Beyond the arguments listed below, this constructor accepts all keyword arguments supported by the DifferentialEquations.jl solve function. For a complete list and detailed descriptions, see the DifferentialEquations.jl solve documentation.

Keyword arguments

  • u0: The u0 vector for the corresponding problem, if available. Can be obtained using ModelingToolkit.get_u0.

  • p: The parameter object for the corresponding problem, if available. Can be obtained using ModelingToolkit.get_p.

  • eval_expression: Whether to compile any functions via eval or RuntimeGeneratedFunctions.

  • eval_module: If eval_expression == true, the module to eval into. Otherwise, the module in which to generate the RuntimeGeneratedFunction.

  • checkbounds: Whether to enable bounds checking in the generated code.

  • simplify: Whether to simplify any symbolically computed jacobians/hessians/etc.

  • cse: Whether to enable Common Subexpression Elimination (CSE) on the generated code. This typically improves performance of the generated code but reduces readability.

  • sparse: Whether to generate jacobian/hessian/etc. functions that return/operate on sparse matrices. Also controls whether the mass matrix is sparse, wherever applicable.
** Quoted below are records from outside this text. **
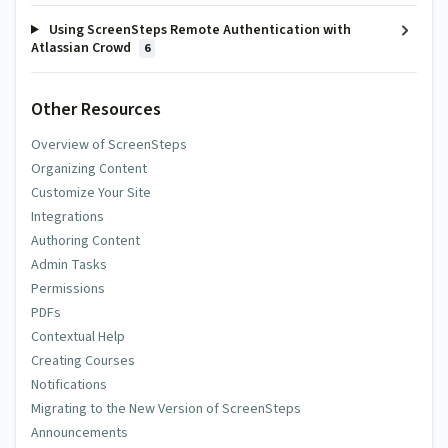
Using ScreenSteps Remote Authentication with
Atlassian Crowd
6
Other Resources
Overview of ScreenSteps
Organizing Content
Customize Your Site
Integrations
Authoring Content
Admin Tasks
Permissions
PDFs
Contextual Help
Creating Courses
Notifications
Migrating to the New Version of ScreenSteps
Announcements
  • check_compatibility: Whether to check if the given system sys contains all the information necessary to create a SciMLBase.OptimizationFunction and no more. If disabled, assumes that sys at least contains the necessary information.

  • expression: Val{true} to return an Expr that constructs the corresponding problem instead of the problem itself. Val{false} otherwise.
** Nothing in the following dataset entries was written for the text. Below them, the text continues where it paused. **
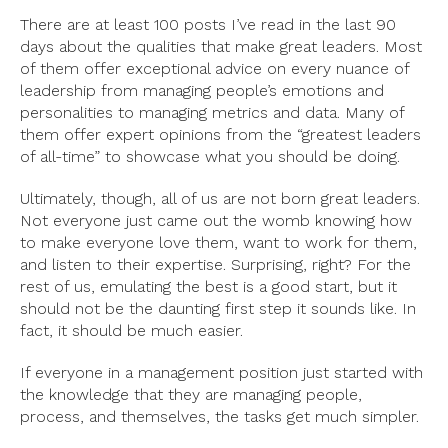
There are at least 100 posts I’ve read in the last 90
days about the qualities that make great leaders. Most
of them offer exceptional advice on every nuance of
leadership from managing people’s emotions and
personalities to managing metrics and data. Many of
them offer expert opinions from the “greatest leaders
of all-time” to showcase what you should be doing.
Ultimately, though, all of us are not born great leaders.
Not everyone just came out the womb knowing how
to make everyone love them, want to work for them,
and listen to their expertise. Surprising, right? For the
rest of us, emulating the best is a good start, but it
should not be the daunting first step it sounds like. In
fact, it should be much easier.
If everyone in a management position just started with
the knowledge that they are managing people,
process, and themselves, the tasks get much simpler.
  • jac: Whether to symbolically compute and generate code for the jacobian function.

  • grad: Whether the symbolically compute and generate code for the gradient of the cost function with respect to unknowns.

  • hess: Whether to symbolically compute and generate code for the hessian function.
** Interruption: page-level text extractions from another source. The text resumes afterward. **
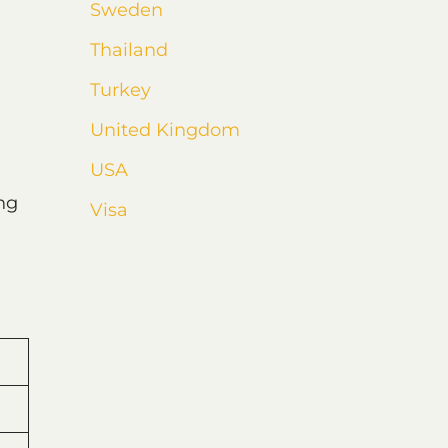
Sweden
Thailand
Turkey
United Kingdom
USA
ng
Visa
  • cons_h: Whether to symbolically compute and generate code for the hessian function of constraints. Since the constraint function is vector-valued, the hessian is a vector of hessian matrices.

  • cons_j: Whether to symbolically compute and generate code for the jacobian function of constraints.

  • sparsity: Whether to provide symbolically compute and provide sparsity patterns for the jacobian/hessian/etc.

  • cons_sparse: Identical to the sparse keyword, but specifically for jacobian/hessian functions of the constraints.

  • kwargs...: Additional keyword arguments passed to the solver

All other keyword arguments are forwarded to the SciMLBase.OptimizationFunction struct constructor.